The response of intestinal stem cells and epithelium after alemtuzumab administration

Abstract

Intestinal stem cells may have important roles in the maintenance of epithelial integrity during tissue repair. Alemtuzumab is a humanized anti-CD52 lymphocytic antibody that is increasingly being used to induce immunosuppression; intestinal barrier function is impaired during treatment with alemtuzumab. We investigated the response of intestinal stem cells to epithelial damage resulting from alemtuzumab treatment. Intestinal epithelial cell loss and abnormal Paneth cell morphology were found following a single dose of alemtuzumab. The animals receiving alemtuzumab exhibited increased apoptosis in the villi 3 days after alemtuzumab treatment and in the crypt on day 9, but apoptosis was scarce on day 35. We assessed expression of Musashi-1- and Lgr5-positive stem cells following alemtuzumab treatment.
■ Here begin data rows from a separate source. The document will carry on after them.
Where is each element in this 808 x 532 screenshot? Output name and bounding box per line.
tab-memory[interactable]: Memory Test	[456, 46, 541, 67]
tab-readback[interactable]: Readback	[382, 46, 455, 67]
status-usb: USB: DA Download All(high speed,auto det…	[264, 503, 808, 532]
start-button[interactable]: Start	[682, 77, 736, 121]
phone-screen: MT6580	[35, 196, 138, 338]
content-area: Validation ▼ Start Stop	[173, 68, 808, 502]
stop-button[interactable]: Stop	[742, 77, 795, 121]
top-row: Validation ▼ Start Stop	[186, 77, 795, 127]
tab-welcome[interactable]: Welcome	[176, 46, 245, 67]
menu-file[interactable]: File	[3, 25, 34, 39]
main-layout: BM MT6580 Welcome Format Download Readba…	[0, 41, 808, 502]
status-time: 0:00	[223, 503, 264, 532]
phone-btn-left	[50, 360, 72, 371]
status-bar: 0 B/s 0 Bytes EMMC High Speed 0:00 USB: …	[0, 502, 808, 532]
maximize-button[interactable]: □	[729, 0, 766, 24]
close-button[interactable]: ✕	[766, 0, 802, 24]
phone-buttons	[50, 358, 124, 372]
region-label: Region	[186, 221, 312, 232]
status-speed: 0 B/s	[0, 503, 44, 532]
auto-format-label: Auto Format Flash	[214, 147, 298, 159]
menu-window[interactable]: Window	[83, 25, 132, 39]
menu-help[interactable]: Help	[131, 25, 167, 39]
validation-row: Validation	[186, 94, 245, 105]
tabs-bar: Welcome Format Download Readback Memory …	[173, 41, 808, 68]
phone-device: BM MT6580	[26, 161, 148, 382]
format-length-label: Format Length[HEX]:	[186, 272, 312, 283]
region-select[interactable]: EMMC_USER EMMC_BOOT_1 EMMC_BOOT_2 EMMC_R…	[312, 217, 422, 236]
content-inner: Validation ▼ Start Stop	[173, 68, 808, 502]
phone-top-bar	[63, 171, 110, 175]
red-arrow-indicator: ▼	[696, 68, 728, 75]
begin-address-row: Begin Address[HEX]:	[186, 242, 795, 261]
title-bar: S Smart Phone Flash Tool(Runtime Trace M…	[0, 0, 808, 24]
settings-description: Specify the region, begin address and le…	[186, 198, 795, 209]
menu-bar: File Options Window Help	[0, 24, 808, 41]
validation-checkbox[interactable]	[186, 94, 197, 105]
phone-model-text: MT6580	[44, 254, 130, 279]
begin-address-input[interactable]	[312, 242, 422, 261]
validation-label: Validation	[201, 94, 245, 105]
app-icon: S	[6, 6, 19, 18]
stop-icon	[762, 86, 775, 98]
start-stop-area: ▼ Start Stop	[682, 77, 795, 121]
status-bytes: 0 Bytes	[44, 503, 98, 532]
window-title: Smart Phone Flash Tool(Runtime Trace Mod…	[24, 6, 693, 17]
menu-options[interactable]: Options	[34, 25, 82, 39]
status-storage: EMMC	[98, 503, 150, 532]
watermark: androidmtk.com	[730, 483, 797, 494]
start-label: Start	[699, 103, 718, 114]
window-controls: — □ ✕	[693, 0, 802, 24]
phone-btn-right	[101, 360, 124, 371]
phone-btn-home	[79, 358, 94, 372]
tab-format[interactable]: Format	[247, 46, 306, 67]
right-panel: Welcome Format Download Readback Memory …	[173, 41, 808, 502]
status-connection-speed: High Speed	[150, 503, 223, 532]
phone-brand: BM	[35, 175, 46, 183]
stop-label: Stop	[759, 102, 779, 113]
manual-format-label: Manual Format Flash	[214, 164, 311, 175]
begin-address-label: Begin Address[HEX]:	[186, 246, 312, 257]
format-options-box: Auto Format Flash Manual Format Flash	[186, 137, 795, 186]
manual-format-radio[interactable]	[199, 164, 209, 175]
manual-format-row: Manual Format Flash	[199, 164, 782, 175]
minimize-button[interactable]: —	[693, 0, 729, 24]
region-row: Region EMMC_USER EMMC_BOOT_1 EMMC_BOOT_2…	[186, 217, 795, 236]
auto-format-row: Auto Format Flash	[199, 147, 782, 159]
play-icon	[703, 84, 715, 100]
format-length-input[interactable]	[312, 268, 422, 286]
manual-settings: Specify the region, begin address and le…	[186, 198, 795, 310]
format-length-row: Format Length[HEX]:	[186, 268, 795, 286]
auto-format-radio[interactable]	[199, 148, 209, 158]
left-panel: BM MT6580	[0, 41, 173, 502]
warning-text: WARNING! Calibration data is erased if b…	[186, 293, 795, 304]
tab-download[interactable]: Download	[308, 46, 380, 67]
Increased numbers of cells staining positive for both Musashi-1 and Lgr5 were found in the stem cell zone after alemtuzumab treatment for 3 and 9 days. These data indicated that the epithelial cells were injured following alemtuzumab treatment, with the associated expansion of intestinal stem cells. After alemtuzumab treatment for 35 days, the numbers of intestinal epithelial cells and intestinal stem cells returned to normal. This study suggests that alemtuzumab treatment induced the increase in stem cells, resulting in the availability of more enterocytes for repair.

Figure 1

Alemtuzumab affected intestinal homeostasis. The shortened villi in the intestines of alemtuzumab-treated animals (a). The asterisks indicate the Paneth cells (scale bar=100 µm). (b) Quantification of intestinal epithelial cells.

Figure 2

Alemtuzumab affected renewal of the epithelium. (a) The nuclear DNA was stained with DAPI and examined by immunofluorescence. Note the loss of nuclear localization of the DAPI signal in the boxed area of alemtuzumab-treated animals (scale bar=20 µm). (b) Quantification of the nuclei. DAPI, 4′,6-diamidino-2-phenylindole.

Figure 3

Depletion of secretory granules from Paneth cells after alemtuzumab treatment. Secretory granules were abundant in normal Paneth cells. After alemtuzumab treatment, the secretory granules decreased in number (scale bar=25 µm). Arrows indicate Paneth cells; dashed arrows indicate intestinal stem cells.

Figure 4

Ultrastructural alteration in the crypts induced by alemtuzumab. Electron micrographs of normal and alemtuzumab-treated crypts. Note the reduced number of secretory granules in the Paneth cells after alemtuzumab treatment. Scale bars=2 µm. CBC, crypt base columnar cells; P, Paneth cells.

Figure 5

Alemtuzumab induced apoptosis in the villi and crypts of the intestine. (a) Apoptotic cells within the intestinal villi and crypts were determined by TUNEL staining using the In Situ Apoptosis Detection Kit. The apoptotic cells were detected by localized green fluorescence, and the nuclei were visualized by DAPI stain. A magnified view (lower panel) of the designated area (white lozenges in the upper panel) is also shown (scale bar=20 µm). (b) Quantification of apoptotic cells. Data are presented as mean±s.e.m. Asterisks indicate significant differences compared with control. *P<0.05; **P<0.01. DAPI, 4′,6-diamidino-2-phenylindole; TUNEL, terminal deoxynucleotidyl transferase dUTP nick end labeling.

Figure 6

Localization of Msi-1 in the intestine of normal and alemtuzumab-treated animals. (a) The animals were treated with alemtuzumab and immunofluorescence was performed to investigate the distribution of Msi-1. Green fluorescent signal indicated the cells positive for Msi-1 at the base of the crypts. Nuclei were stained with DAPI. Crypt borders were depicted with white dashed lines (scale bar=20 µm). (b) The number of Msi-1 positive cells in the crypts was counted. Asterisks indicate significant differences. *P<0.05; **P<0.01. DAPI, 4′,6-diamidino-2-phenylindole; Msi-1, Musashi-1.

Figure 7

The expression pattern of Lgr5 in the crypts. (a) Intestinal sections stained for Lgr5 (green). The section was counterstained with DAPI. The crypt unit was outlined with white dashed lines (scale bar=20 µm). (b) Quantification of the Lgr5-positive cells in the crypts. Data are shown as mean±s.e.m., and asterisks indicate significant differences. *P<0.05; **P<0.01. DAPI, 4′,6-diamidino-2-phenylindole.